Pinterest Visual Signals Infrastructure: Evolution from Lambda to Kappa Architecture

1,900
Pinterest
Pinterest is a social bookmarking site where users collect and share photos of their favorite events, interests and hobbies. One of the fastest growing social networks online, Pinterest is the third-largest such network behind only Facebook and Twitter.

By Ankit Patel | Software engineer, Content Acquisition and Media Platform


With the growing need for machine learning signals from Pinterest’s huge visual dataset, we decided to take a closer look at our infrastructure that produces and serves these signals. A few parameters we were particularly interested in were signal availability, infra complexity and cost optimization, tech integration, developer velocity, and monitoring. In this post, we will describe our journey from a Lambda architecture to the new real-time signals infrastructure inspired by Kappa architecture.

Background

In order to understand the existing visual signals infrastructure, we need to understand some of the basic content processing systems at Pinterest. Pinterest’s Content Acquisition and Media Platform, formerly known as Video and Image Platform (VIP), is responsible for ingesting, processing, and serving all of Pinterest’s content on every surface of the application. We ingest media at a massive scale every single day. This post will not go into details about the ingestion and serving part, and it will mostly focus on the processing part, as that is where most of the magic happens.
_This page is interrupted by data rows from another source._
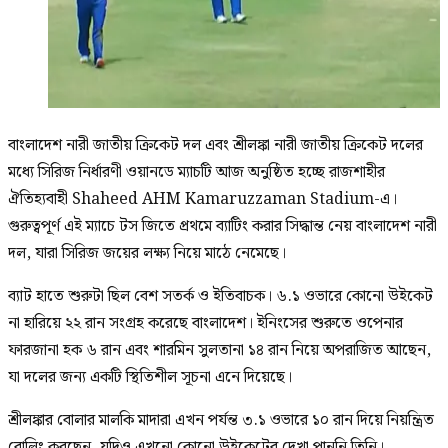
বাংলাদেশ নারী জাতীয় ক্রিকেট দল এবং শ্রীলঙ্কা নারী জাতীয় ক্রিকেট দলের
মধ্যে সিরিজ নির্ধারণী ওয়ানডে ম্যাচটি আজ অনুষ্ঠিত হচ্ছে রাজশাহীর
ঐতিহ্যবাহী Shaheed AHM Kamaruzzaman Stadium-এ।
গুরুত্বপূর্ণ এই ম্যাচে টস জিতে প্রথমে ব্যাটিং করার সিদ্ধান্ত নেয় বাংলাদেশ নারী
দল, যারা সিরিজ জয়ের লক্ষ্য নিয়ে মাঠে নেমেছে।
ব্যাট হাতে শুরুটা ছিল বেশ সতর্ক ও ইতিবাচক। ৬.১ ওভারে কোনো উইকেট
না হারিয়ে ২২ রান সংগ্রহ করেছে বাংলাদেশ। ইনিংসের শুরুতে ওপেনার
ফারজানা হক ৬ রান এবং শারমিন সুলতানা ১৪ রান নিয়ে অপরাজিত আছেন,
যা দলের জন্য একটি স্থিতিশীল সূচনা এনে দিয়েছে।
শ্রীলঙ্কার বোলার মালকি মাদারা এখন পর্যন্ত ৩.১ ওভারে ১০ রান দিয়ে নিয়ন্ত্রিত
বোলিং করছেন, যদিও এখনো কোনো উইকেটের দেখা পাননি তিনি।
Media is ingested through 50 different pipelines. Pipelines are namespaces in VIP systems, e.g. Pinner uploaded content, crawled images, shopping images, video keyframes, user profile images, etc. Each pipeline maps to custom media processing configurations tailored for the use case it serves.
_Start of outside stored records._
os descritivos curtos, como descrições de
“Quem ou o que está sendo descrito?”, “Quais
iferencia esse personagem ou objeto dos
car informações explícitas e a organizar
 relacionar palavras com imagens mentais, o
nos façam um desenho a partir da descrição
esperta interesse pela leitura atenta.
When we started building our visual signals processing infrastructure, we utilized this existing namespace philosophy and also partitioned our visual signals around pipelines. Pinterest’s homegrown signal processing and serving tech stack is called Galaxy. Namespaces keyed by different entity IDs in Galaxy are called Joins or Galaxies. Each VIP pipeline is mapped to their equivalent Galaxy. Sometimes we combine multiple similar pipelines into a single galaxy, as they are closely related.

Lambda Architecture

Until recently, we used the Lambda architecture illustrated below to compute visual signals from our media content.

As you can see in the diagram above, there are 2 modes to this architecture: online and offline. Let’s discuss the offline architecture first.
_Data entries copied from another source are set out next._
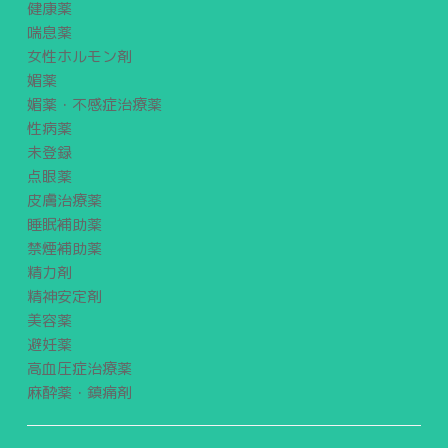
健康薬
喘息薬
女性ホルモン剤
媚薬
媚薬・不感症治療薬
性病薬
未登録
点眼薬
皮膚治療薬
睡眠補助薬
禁煙補助薬
精力剤
精神安定剤
美容薬
避妊薬
高血圧症治療薬
麻酔薬・鎮痛剤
  1. A nightly workflow (Hadoop based map-reduce job) is scheduled to run. We calculate the delta unique image signatures from that particular day and create a new partition.
  2. We then create batches of image signatures and enqueue PinLater jobs for processing these batches.
  3. We spin up a GPU cluster with the ML models needed for the signal computation and then start processing the PinLater Jobs. This is an expensive cluster.
  4. We download the image from Amazon S3, run the model inference on them, and then store the output in S3. We would then spin down the GPU cluster to optimize EC2 spend.
  5. The signal is generated in a delimited bytes format with Protobuf encoded values.
  6. We kickoff a Workflow which transforms this output into equivalent Apache Thrift encoding because Pinterest heavily uses Thrift as its wire format and storage for data.
  7. Thrift output is stored in a Parquet columnar Hive table. Downstream batch clients consume this output.
  8. In order to support real time RPC clients, we have a final workflow that uploads the Hive partition to a Rockstore key value pair database.
  9. Galaxy Signal Service provides an RPC API to look up these signals from Rockstore for our online clients.

As you can see, there are a lot of moving pieces in the above design. Even though these processes matured over time and became more stable, VIP team engineers faced frequent issues while on call. Some of the biggest concerns were:

  • Workflows depending on other workflow
  • Consumers have to wait 24 hours for the signals to be available
  • Application logic issues are extremely hard to debug
  • Granular retries don’t exist, it’s all or nothing
  • Delays due to the nature of these systems

As we continued to build additional features that are powered by these machine learning signals, the need for producing these signals faster became a priority across the company. That is where the online mode comes into picture:

  1. We create a PinLater job for each image signature in real time.
  2. In this Job, we call a GPU cluster running the machine learning model inference service to calculate a signal and directly store its result into the key value pair based Rockstore database. GSS (Galaxy Signal Service) would then serve this signal.
  3. We then publish an event through Kafka to notify the downstream consumers about the signal availability.
  4. Downstream clients consume this event and fetch the signal from GSS in real time.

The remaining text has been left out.